PROVIDED DATA:
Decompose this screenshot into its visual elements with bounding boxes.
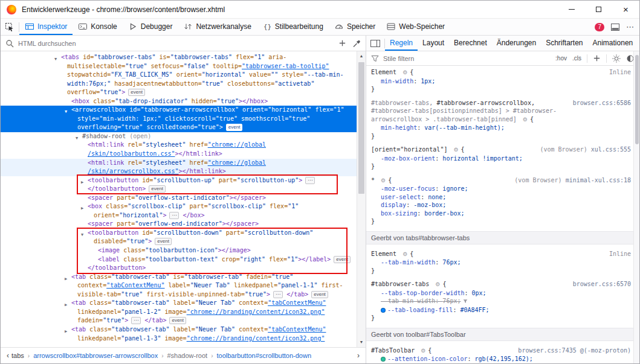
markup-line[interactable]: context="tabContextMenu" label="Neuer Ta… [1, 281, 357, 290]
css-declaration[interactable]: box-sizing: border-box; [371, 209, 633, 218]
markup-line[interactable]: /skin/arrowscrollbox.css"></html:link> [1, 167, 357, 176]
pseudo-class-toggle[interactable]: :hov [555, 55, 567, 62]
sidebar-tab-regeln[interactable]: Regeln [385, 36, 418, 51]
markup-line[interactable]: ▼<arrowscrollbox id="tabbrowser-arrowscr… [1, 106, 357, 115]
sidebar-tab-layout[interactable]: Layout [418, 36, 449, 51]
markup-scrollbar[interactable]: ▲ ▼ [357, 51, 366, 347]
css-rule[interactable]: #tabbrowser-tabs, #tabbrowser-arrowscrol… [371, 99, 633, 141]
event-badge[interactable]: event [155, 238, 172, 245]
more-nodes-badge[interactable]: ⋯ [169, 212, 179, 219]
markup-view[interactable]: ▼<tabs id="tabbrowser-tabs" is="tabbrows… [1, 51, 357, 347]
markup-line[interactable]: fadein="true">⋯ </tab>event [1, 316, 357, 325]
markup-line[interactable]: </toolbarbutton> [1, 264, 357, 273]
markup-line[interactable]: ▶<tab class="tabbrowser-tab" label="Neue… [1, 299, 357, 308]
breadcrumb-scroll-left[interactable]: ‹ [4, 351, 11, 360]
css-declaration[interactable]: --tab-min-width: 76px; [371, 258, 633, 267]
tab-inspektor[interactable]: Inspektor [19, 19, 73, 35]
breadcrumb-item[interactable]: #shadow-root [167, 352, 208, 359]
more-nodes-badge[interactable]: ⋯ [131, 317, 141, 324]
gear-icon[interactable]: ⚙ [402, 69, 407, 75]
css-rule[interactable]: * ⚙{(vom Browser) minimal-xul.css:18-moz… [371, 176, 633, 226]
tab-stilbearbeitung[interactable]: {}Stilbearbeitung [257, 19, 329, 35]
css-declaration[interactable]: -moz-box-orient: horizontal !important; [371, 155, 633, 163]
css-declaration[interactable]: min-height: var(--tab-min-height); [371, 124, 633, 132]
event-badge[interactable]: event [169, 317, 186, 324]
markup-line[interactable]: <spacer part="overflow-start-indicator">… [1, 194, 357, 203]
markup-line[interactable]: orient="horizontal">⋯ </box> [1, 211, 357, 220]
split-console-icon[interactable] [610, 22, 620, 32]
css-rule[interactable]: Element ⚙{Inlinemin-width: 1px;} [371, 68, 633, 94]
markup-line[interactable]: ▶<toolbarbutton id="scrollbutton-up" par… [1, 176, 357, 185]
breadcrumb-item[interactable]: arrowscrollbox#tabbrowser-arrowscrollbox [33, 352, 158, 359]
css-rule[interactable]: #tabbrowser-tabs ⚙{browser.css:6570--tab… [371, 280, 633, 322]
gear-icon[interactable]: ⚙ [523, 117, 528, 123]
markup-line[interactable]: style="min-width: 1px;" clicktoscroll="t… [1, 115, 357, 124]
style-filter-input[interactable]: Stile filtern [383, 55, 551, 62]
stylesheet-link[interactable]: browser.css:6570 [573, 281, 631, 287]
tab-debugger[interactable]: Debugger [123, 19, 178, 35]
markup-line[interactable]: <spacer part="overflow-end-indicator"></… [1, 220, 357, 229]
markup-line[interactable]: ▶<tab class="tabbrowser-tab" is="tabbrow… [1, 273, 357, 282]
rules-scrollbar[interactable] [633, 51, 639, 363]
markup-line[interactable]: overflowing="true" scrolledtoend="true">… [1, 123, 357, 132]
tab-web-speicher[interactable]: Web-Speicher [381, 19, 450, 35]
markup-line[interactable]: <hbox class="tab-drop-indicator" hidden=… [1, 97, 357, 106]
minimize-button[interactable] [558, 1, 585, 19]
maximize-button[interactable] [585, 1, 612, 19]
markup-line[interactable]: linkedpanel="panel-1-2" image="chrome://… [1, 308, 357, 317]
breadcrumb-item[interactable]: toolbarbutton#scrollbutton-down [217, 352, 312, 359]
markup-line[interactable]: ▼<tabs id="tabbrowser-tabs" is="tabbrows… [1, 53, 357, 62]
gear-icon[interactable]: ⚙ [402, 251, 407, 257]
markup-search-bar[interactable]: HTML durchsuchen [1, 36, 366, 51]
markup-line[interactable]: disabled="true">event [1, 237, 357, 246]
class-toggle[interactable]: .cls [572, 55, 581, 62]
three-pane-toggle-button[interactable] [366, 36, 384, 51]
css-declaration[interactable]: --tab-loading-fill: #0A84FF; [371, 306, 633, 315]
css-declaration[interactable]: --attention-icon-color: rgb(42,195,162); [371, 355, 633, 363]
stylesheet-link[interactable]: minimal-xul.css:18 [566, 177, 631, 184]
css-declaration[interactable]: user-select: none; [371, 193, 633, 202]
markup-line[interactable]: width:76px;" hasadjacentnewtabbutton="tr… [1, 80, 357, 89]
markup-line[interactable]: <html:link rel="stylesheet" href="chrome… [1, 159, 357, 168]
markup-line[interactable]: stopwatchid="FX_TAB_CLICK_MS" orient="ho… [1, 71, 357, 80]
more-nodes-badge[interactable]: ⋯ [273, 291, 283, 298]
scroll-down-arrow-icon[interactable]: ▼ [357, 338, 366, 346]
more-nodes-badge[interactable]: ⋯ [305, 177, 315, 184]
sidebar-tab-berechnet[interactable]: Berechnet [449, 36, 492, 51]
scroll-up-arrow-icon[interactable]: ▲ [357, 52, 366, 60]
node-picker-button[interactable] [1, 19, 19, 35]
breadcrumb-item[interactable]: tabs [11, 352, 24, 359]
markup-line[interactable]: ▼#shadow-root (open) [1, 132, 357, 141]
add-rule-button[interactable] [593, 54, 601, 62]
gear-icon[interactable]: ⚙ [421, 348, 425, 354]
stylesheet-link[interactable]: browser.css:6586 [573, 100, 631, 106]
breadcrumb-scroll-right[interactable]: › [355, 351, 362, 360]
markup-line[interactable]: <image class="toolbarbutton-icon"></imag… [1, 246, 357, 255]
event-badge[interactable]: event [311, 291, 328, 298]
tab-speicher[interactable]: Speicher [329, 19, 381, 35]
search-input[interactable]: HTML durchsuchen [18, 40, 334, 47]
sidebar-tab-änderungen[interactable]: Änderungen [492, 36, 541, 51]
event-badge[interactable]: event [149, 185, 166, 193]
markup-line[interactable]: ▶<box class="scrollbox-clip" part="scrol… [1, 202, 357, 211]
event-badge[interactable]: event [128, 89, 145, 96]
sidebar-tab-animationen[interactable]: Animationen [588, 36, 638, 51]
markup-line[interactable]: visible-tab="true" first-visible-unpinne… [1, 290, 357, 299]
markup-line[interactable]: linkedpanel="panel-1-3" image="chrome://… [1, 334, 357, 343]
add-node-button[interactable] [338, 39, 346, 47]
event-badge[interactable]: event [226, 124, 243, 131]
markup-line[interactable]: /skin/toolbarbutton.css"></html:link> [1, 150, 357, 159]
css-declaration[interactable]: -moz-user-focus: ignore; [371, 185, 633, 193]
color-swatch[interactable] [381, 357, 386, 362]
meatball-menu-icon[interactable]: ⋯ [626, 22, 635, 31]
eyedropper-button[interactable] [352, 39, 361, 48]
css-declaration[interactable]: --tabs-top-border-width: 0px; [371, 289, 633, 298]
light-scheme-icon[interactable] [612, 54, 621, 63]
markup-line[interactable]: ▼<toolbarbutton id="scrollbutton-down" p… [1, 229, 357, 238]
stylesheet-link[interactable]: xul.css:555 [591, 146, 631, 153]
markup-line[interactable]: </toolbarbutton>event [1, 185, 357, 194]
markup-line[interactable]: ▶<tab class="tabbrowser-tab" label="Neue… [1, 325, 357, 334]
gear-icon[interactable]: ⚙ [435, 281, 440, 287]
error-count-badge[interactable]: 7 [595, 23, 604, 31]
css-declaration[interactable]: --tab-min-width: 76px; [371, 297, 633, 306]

* * *

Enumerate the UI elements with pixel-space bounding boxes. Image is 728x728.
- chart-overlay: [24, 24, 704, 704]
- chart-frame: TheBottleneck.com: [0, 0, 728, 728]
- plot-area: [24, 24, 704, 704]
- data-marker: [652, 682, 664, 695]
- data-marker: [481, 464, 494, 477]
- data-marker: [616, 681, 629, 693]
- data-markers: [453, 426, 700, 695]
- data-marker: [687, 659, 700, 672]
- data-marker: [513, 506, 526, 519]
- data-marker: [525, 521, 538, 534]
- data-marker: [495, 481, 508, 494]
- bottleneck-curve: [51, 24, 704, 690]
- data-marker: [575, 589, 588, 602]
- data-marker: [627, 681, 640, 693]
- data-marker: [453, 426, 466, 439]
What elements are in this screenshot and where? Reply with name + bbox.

WHAT TO WORK ON:
Everything above from the line containing "Enumerate the UI" down to the line containing "What elements are" is to be transcribed exactly, with both of those lines included and nothing else added.

WRITTEN REPLY:
Enumerate the UI elements with pixel-space bounding boxes. Image is 728x728.
- chart-overlay: [24, 24, 704, 704]
- chart-frame: TheBottleneck.com: [0, 0, 728, 728]
- plot-area: [24, 24, 704, 704]
- data-marker: [652, 682, 664, 695]
- data-marker: [481, 464, 494, 477]
- data-marker: [616, 681, 629, 693]
- data-markers: [453, 426, 700, 695]
- data-marker: [687, 659, 700, 672]
- data-marker: [513, 506, 526, 519]
- data-marker: [525, 521, 538, 534]
- data-marker: [495, 481, 508, 494]
- bottleneck-curve: [51, 24, 704, 690]
- data-marker: [575, 589, 588, 602]
- data-marker: [627, 681, 640, 693]
- data-marker: [453, 426, 466, 439]
What elements are in this screenshot and where? Reply with name + bbox.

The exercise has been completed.